A well-known international functional medicine practitioner tells the story of a Far East sporting facility that requires the athletes to sign the rights to their bodies to the establishment and that in the event of their death, they will be cremated on site rather than being available for post mortem examination. Farfetched? Science fiction? I wonder….

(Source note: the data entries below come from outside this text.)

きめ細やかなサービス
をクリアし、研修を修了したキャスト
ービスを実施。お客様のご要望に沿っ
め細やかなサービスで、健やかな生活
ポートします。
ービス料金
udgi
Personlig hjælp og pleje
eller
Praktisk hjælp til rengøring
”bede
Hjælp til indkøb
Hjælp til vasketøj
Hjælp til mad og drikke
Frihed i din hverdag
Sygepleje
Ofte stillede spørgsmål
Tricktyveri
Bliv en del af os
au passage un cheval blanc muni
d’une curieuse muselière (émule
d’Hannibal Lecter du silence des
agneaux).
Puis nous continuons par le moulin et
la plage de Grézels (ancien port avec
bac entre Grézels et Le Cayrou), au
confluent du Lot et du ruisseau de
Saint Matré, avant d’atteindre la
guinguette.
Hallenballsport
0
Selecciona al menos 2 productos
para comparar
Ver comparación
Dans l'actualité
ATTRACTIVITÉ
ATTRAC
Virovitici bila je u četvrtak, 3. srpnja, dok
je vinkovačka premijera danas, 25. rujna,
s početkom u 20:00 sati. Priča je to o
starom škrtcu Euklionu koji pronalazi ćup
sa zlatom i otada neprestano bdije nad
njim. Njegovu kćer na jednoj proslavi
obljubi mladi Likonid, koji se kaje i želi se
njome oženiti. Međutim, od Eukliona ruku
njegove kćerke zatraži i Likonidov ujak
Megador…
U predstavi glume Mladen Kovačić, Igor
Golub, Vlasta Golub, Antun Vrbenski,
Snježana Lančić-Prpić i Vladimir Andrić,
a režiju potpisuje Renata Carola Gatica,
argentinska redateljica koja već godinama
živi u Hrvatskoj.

Again, my own initial sporting interest of bodybuilding and the power sports is awash with ‘short termism’. Never has this been better demonstrated than with the August 2017 death of a professional 26-year-old bodybuilder, widely tipped to be a future Mr Olympia. The autopsy was completed and later made available on line, it included:

Autopsy Findings

  • Severe cardiomegaly (833g heart) with concentric left ventricular hypertrophy
  • Coronary artery atherosclerosis 
  • Heavy lungs (617g right, 619g left)
  • Hepatomegaly (4593g liver)
  • Minimal nephrosclerosis and hypertrophy of kidneys (456g right, 503g left)
  • Papillary thyroid carcinoma

Opinion

Mr…. was a 26-year-old bodybuilder with a medical history that included; dyslipidaemia, elevated aminotransferases and chronic cough, with episodes of associated shortness of breath. Mr…. had a history of using exogenous steroid and non-steroid hormones. He also had a reported family history of early onset atherosclerosis and hypertension. He collapsed in March 2017 during a period of ongoing respiratory symptoms. A subsequent ECG was abnormal with minimal voltage criteria for left ventricular hypertrophy. 

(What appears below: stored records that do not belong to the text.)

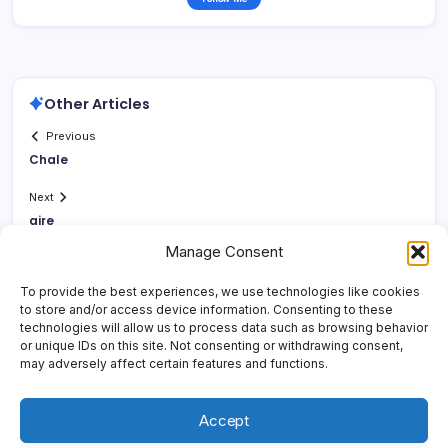
Other Articles
Previous
Chale
Next
aire
Manage Consent
To provide the best experiences, we use technologies like cookies
to store and/or access device information. Consenting to these
technologies will allow us to process data such as browsing behavior
or unique IDs on this site. Not consenting or withdrawing consent,
may adversely affect certain features and functions.
Accept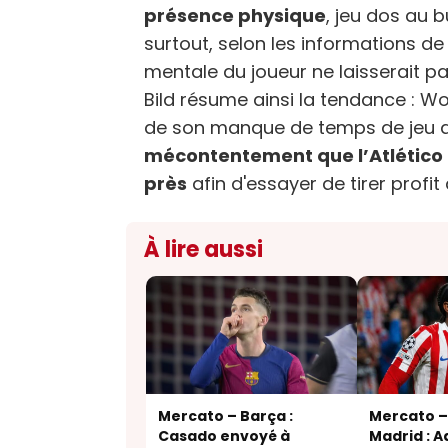
présence physique
, jeu dos au b
surtout, selon les informations de 
mentale du joueur ne laisserait pas 
Bild résume ainsi la tendance : W
de son manque de temps de jeu a
mécontentement que l’Atlético
près
afin d'essayer de tirer profit
À lire aussi
Mercato – Barça :
Mercato –
Casado envoyé à
Madrid : 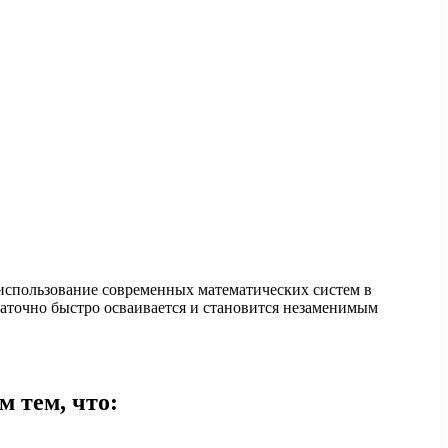
 использование современных математических систем в
таточно быстро осваивается и становится незаменимым
 тем, что: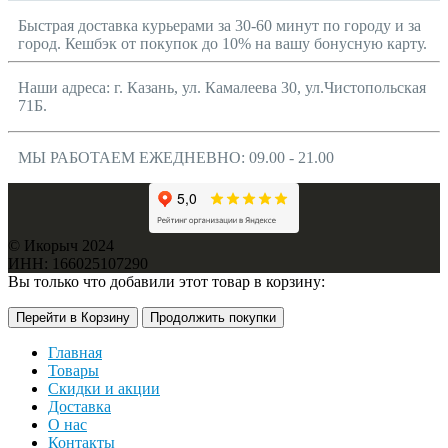
Быстрая доставка курьерами за 30-60 минут по городу и за
город. Кешбэк от покупок до 10% на вашу бонусную карту.
Наши адреса: г. Казань, ул. Камалеева 30, ул.Чистопольская
71Б.
МЫ РАБОТАЕМ ЕЖЕДНЕВНО: 09.00 - 21.00
© Икорыч 2024
ИНН: 166025107290
Вы только что добавили этот товар в корзину:
Перейти в Корзину
Продолжить покупки
Главная
Товары
Скидки и акции
Доставка
О нас
Контакты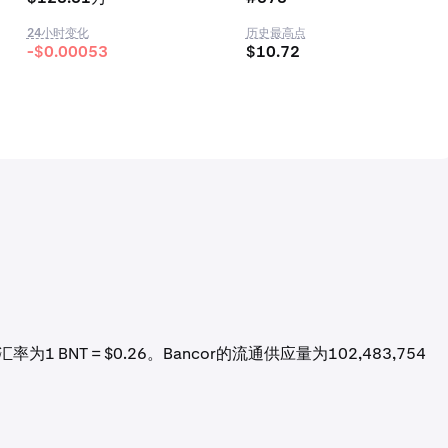
24小时变化
历史最高点
-$0.00053
$10.72
为1 BNT = $0.26。Bancor的流通供应量为102,483,754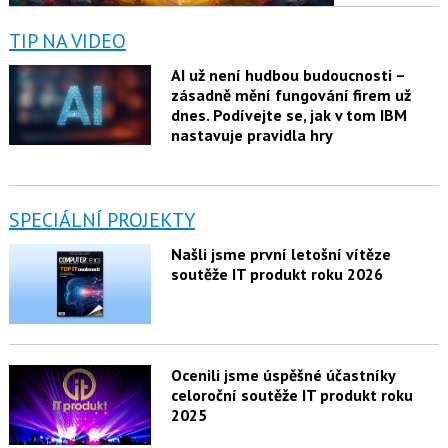
TIP NA VIDEO
AI už není hudbou budoucnosti –
zásadně mění fungování firem už
dnes. Podívejte se, jak v tom IBM
nastavuje pravidla hry
SPECIÁLNÍ PROJEKTY
Našli jsme první letošní vítěze
soutěže IT produkt roku 2026
Ocenili jsme úspěšné účastníky
celoroční soutěže IT produkt roku
2025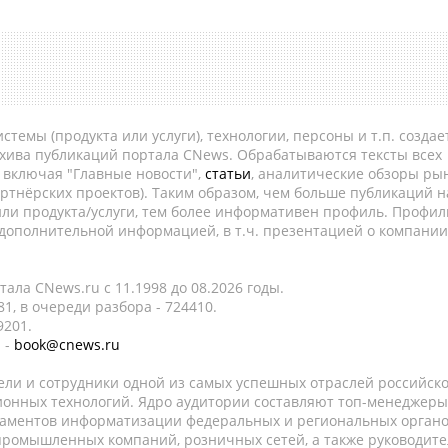
темы (продукта или услуги), технологии, персоны и т.п. создае
рхива публикаций портала CNews. Обрабатываются тексты всех
, включая "Главные новости",
статьи
, аналитические обзоры рын
ртнёрских проектов). Таким образом, чем больше публикаций н
ли продукта/услуги, тем более информативен профиль. Профил
 дополнительной информацией, в т.ч. презентацией о компании
ала CNews.ru c 11.1998 до 08.2026 годы.
1, в очереди разбора - 724410.
9201.
 -
book@cnews.ru
ели и сотрудники одной из самых успешных отраслей российск
онных технологий. Ядро аудитории составляют топ-менеджеры
таментов информатизации федеральных и региональных орган
 промышленных компаний, розничных сетей, а также руководите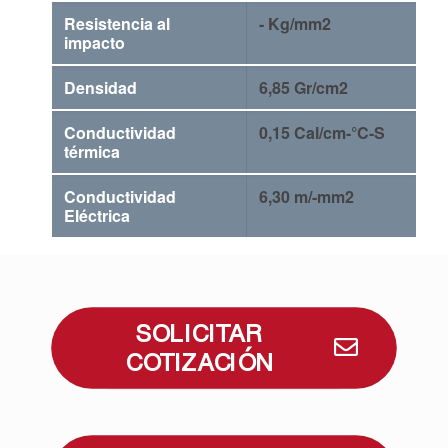
Resistencia al
- Kg/mm2
impacto
Densidad
6,85 Gr/cm2
Conductividad
0,15 Cal/cm-°C-S
térmica
Conductividad
6,30 m/-mm2
Eléctrica
SOLICITAR
COTIZACIÓN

One of the many shocking things arising from this is that these conditions did not appear overnight - most were long standing and must have been known to the athlete or his coaching/medical staff. Did he simply not monitor his health or were tests regularly conducted and simply misdiagnosed, or worse, completely ignored? This is one really unfortunate example, where an apparent total disregard for health led to a very early death, but how many others are ‘dancing with the devil’, with the assistance of coaches, doctors, sport scientists, politicians etc, to demonstrate personal or national success?

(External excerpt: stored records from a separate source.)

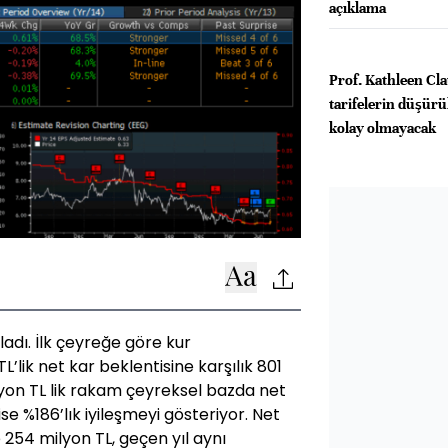
açıklama
Prof. Kathleen Cl
tarifelerin düşürü
kolay olmayacak
adı. İlk çeyreğe göre kur
’lik net kar beklentisine karşılık 801
lyon TL lik rakam çeyreksel bazda net
ise %186’lık iyileşmeyi gösteriyor. Net
 254 milyon TL, geçen yıl aynı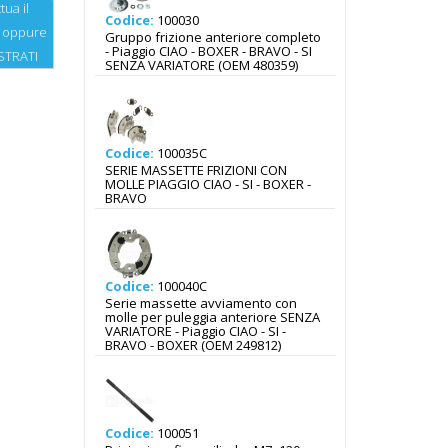
tua il
Codice:
100030
oppure
Gruppo frizione anteriore completo
- Piaggio CIAO - BOXER - BRAVO - SI
STRATI
SENZA VARIATORE (OEM 480359)
Codice:
100035C
SERIE MASSETTE FRIZIONI CON
MOLLE PIAGGIO CIAO - SI - BOXER -
BRAVO
Codice:
100040C
Serie massette avviamento con
molle per puleggia anteriore SENZA
VARIATORE - Piaggio CIAO - SI -
BRAVO - BOXER (OEM 249812)
Codice:
100051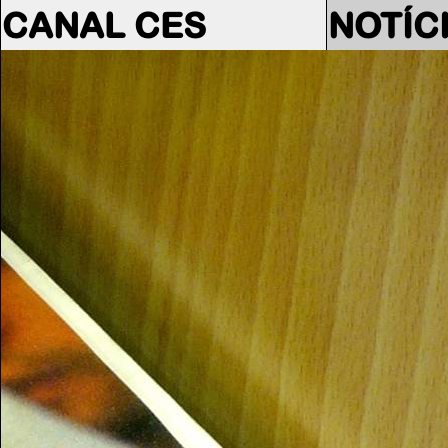
CANAL CES
NOTÍC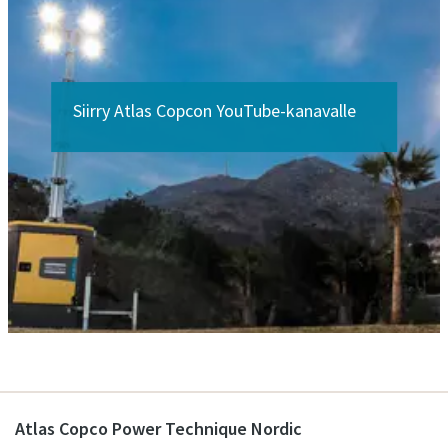
Siirry Atlas Copcon YouTube-kanavalle
Atlas Copco Power Technique Nordic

There are times when any sportsman will make some compromises to achieve a goal - I have done so myself - but how far would you be willing to go or to assist with before saying enough?

In a previous article for FSN on ergogenic aids (3), I made the point that good health is the greatest ergogenic aid that any sportsman could have”. This statement, however, may well become skewed as the level of achievement becomes higher and the rewards and/or prestige greater.   

In conclusion

In summary, I believe that our role as practitioners is far wider than the labels we or others attach to us. It is largely our choice about how far we wish to follow this path in exploring the ecosystems that we and our clients inhabit, being forever mindful of the position of responsibility, authority and trust we hold and that our advice can have far reaching consequences. 

With regard to the exact nature of our involvement, we will come under pressure to ensure that our sporting client is successful, and this pressure will increase as the level of performance improves: from the individual themselves, their team or club, other advisers or sponsors, even from representatives of a region or country, if we are dealing with players on a national or international stage. The balance of this success with our duty of care towards the health and wellbeing of the individual is a decision that we all have to make.

*I have found that those athletes with the best physical genetics for their sport quite often lack the mental drive to achieve at the highest level and can be beaten by someone who although inferior physically has an outstanding work ethic and will to achieve.      

References

  1. Bratland-Sanda S & Sundgot-Borgen J (2013). Eating disorders in athletes: overview of prevalence, risk factors and recommendations for prevention and treatment. Eur J Sport Sci. 13:499-508.
  2. Goldman R & Ronald Klatz (1992). Death in the locker room: drugs & sports. Elite Sports Medicine Publications
  3. Ehren P (2019). Ergogenic aids in professional & recreational sport – a different perspective. Functional Sports Nutrition. Jan/Feb 2019.